Since their release in May 2011, Chromebooks have taken the cloud computing world by storm. Google’s Chromebooks are the first computers to operate entirely in the cloud, as they run completely within the Google Chrome web browser.
These cloud-based computers even lack an internal hard drive. And while this idea may cause some to shy away, those who are already aware of the myriad of benefits the Google cloud network has to offer have moved to Chromebooks in order to take even more advantage of the cloud. This lack of a hard drive means that all user information is stored on the Google cloud network, rather than on the Chromebook itself, essentially allowing users to access their computer on any web-enabled device.
The differences between Chromebooks and traditional computers don’t stop at the absence of a hard drive. For example, from the moment you press the power button on a Chromebook, it only takes a mere eight seconds until the computer is on, connected to the internet, and ready for use. Try finding a traditional computer that boots up that quickly. Chromebooks connect to the internet on Wi-Fi, but users have the option of purchasing 3G service through the Verizon Wireless network.

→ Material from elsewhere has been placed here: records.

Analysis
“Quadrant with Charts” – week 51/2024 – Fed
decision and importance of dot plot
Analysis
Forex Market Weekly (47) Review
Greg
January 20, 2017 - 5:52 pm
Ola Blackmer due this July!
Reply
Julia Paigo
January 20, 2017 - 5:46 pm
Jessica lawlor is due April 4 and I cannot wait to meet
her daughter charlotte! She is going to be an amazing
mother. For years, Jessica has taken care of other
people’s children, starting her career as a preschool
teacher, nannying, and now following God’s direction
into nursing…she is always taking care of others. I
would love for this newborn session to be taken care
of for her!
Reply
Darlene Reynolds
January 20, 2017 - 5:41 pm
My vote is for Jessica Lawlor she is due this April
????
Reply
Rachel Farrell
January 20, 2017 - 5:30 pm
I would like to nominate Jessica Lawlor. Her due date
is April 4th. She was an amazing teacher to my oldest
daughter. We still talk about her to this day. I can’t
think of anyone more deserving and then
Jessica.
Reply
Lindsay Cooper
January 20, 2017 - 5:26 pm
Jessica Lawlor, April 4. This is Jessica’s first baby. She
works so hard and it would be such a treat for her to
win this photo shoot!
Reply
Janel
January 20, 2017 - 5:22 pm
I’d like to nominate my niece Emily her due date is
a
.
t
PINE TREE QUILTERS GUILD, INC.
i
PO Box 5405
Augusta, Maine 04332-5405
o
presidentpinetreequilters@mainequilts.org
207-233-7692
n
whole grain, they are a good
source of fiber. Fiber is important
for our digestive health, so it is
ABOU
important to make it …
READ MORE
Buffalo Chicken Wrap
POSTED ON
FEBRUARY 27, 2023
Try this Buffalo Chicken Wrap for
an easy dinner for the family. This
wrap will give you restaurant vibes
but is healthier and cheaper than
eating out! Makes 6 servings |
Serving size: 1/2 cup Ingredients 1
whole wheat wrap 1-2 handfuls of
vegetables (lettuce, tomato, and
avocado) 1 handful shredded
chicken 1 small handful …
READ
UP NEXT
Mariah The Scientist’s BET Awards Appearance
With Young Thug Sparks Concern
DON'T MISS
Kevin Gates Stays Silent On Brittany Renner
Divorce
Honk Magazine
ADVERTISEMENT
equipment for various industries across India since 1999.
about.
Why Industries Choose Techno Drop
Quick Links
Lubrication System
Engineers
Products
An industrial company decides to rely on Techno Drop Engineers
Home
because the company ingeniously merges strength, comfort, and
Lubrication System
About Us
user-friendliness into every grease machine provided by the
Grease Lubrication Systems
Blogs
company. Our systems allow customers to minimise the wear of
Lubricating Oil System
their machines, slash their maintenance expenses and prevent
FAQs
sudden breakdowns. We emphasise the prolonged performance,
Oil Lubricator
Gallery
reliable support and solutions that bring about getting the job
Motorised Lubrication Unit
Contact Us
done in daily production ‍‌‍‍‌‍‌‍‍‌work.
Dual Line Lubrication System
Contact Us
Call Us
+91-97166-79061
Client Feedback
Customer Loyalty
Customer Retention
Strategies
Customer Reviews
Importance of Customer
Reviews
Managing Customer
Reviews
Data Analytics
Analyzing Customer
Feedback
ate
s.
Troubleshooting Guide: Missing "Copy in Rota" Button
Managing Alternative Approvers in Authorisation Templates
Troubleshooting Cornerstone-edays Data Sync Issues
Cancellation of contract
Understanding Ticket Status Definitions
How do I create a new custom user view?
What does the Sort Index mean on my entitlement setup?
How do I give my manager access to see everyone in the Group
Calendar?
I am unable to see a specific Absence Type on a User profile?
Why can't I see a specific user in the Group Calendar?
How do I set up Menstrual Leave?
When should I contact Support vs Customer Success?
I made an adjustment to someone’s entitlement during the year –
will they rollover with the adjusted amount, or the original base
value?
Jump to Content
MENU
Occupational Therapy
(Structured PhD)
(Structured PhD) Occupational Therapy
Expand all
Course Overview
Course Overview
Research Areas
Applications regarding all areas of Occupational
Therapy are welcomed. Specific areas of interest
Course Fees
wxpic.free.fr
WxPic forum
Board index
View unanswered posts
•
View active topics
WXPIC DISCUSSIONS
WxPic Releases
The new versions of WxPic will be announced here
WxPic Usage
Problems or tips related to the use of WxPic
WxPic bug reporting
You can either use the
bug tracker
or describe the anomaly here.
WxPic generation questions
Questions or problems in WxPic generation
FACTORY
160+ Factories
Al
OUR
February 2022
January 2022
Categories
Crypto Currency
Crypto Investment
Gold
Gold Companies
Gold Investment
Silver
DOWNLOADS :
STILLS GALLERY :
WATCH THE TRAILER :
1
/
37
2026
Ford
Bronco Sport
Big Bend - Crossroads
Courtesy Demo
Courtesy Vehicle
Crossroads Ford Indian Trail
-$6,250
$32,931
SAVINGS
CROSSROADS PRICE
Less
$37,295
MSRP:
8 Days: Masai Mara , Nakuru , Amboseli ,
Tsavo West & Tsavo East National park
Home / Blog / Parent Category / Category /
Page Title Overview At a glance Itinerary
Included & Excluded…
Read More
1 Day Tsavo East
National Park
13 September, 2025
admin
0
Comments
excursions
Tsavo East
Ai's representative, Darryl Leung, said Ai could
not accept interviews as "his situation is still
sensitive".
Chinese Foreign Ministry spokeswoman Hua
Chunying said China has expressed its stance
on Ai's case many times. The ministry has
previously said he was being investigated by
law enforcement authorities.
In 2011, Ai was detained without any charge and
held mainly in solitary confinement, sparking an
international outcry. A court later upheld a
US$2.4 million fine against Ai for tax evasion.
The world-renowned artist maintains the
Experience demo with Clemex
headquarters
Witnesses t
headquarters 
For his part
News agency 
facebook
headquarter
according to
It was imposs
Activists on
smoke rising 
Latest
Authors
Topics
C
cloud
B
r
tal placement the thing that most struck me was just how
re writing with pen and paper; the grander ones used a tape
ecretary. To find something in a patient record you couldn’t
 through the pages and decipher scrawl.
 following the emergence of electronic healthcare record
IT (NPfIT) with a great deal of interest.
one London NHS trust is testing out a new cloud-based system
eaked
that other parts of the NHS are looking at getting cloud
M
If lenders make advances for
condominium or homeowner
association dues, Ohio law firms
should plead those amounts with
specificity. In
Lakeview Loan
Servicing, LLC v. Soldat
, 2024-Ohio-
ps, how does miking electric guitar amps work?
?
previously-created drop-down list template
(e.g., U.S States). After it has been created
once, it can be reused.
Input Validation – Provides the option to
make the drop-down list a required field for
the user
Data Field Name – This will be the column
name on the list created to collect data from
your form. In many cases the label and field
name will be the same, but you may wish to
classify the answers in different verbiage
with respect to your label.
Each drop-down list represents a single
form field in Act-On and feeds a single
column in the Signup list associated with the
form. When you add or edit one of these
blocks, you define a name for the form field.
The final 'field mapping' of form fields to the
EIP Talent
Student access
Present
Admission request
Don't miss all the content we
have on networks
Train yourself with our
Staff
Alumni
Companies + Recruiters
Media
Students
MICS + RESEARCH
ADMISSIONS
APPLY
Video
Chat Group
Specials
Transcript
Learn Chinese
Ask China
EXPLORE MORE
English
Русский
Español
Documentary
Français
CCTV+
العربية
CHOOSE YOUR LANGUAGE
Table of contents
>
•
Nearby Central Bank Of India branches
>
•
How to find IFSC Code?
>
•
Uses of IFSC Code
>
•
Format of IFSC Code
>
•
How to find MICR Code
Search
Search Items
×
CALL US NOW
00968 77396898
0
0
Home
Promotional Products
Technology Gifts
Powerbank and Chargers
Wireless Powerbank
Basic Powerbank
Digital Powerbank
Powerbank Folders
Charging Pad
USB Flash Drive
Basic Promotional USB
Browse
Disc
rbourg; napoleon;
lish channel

So what programs can you run on a Chromebook? Google Apps, along with countless other web applications, run smoothly on Chromebooks. Users can get any number of web applications, that allow the Chromebook to do anything a traditional computer would do (and more), through the Chrome Web Store. These applications are quickly becoming available for offline use, as well, which means that even those who don’t purchase the 3G service can still use their Chromebooks on the go.
Another major advantage that Chromebooks hold over traditional computers is that they won’t become outdated in the blink of an eye. Rather, Chromebooks improve with age. This is because every time a Chromebook is turned on, it automatically receives an update to its operating system and applications. Thanks to these automatic updates, Chromebooks are always running on the newest available technology.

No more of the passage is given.